Recent developments in large language models (LLMs) have shown promise in
enhancing the capabilities of natural language processing (NLP). Despite these
successes, there remains a dearth of research dedicated to the NLP
problem-solving abilities of LLMs. To fill the gap in this area, we present a
unique benchmarking dataset, NLPBench, comprising 378 college-level NLP
questions spanning various NLP topics sourced from Yale University's prior
final exams. NLPBench includes questions with context, in which multiple
sub-questions share the same public information, and diverse question types,
including multiple choice, short answer, and math. Our evaluation, centered on
LLMs such as GPT-3.5/4, PaLM-2, and LLAMA-2, incorporates advanced prompting
strategies like the chain-of-thought (CoT) and tree-of-thought (ToT).

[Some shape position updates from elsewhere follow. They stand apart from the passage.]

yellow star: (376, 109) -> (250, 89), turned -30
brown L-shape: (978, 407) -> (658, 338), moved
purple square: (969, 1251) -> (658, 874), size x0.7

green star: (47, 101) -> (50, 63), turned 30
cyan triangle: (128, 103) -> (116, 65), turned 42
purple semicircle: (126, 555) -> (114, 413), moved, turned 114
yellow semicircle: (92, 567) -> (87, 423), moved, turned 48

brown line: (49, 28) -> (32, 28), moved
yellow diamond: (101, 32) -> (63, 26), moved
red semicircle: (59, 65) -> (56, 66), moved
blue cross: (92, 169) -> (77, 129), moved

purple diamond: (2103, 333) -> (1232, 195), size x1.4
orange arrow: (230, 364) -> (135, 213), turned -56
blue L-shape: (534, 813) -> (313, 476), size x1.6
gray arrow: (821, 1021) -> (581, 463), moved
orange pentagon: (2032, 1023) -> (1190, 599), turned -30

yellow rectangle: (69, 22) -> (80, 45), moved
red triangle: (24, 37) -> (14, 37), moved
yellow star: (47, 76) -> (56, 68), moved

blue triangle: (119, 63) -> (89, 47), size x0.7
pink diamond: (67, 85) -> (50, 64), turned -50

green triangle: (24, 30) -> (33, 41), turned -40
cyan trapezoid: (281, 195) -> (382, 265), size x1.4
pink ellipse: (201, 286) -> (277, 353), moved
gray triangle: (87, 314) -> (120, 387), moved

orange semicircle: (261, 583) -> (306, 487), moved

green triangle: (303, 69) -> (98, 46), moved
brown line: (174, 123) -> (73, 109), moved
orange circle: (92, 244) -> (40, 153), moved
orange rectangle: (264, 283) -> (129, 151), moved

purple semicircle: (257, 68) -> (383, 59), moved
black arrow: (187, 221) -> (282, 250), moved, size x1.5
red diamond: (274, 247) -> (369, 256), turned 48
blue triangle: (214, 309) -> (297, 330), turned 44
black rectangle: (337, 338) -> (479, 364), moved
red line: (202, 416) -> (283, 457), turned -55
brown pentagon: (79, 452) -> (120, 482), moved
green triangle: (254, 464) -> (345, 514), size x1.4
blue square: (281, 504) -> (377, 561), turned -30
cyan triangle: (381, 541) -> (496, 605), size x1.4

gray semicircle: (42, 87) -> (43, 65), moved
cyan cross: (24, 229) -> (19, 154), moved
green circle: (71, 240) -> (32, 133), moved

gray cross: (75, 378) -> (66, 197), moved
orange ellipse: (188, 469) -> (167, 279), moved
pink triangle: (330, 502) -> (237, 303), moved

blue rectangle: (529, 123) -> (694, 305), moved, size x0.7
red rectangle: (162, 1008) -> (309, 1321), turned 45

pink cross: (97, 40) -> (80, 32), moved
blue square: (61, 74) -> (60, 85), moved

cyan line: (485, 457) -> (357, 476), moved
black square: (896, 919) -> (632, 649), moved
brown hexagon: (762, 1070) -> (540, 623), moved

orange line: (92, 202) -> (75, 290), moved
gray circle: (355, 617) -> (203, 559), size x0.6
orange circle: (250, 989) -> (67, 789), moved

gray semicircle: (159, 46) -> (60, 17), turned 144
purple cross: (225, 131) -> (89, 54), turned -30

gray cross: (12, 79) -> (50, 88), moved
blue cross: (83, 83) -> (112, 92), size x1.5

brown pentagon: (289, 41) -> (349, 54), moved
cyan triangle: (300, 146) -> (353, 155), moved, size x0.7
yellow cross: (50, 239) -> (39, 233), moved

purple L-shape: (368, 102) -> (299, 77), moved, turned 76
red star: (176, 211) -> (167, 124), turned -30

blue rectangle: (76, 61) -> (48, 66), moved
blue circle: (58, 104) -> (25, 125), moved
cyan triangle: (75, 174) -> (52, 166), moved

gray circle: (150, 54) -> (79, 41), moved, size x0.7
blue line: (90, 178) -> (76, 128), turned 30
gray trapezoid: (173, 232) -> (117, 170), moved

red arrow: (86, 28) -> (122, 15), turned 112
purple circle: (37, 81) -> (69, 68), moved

Our study
reveals that the effectiveness of the advanced prompting strategies can be
inconsistent, occasionally damaging LLM performance, especially in smaller
models like the LLAMA-2 (13b). Furthermore, our manual assessment illuminated
specific shortcomings in LLMs' scientific problem-solving skills, with
weaknesses in logical decomposition and reasoning notably affecting results.

通过独特的基准数据集 NLPBench，评估了大型语言模型在自然语言处理中的问题解决能力，并发现高级提示策略的有效性不稳定，对 LLMs 性能有时造成损害，尤其是较小的模型 LLAMA-2（13 亿参数）中表现更明显；同时发现大型语言模型在科学问题解决能力方面存在特定的不足，逻辑分解和推理的薄弱性明显影响结果。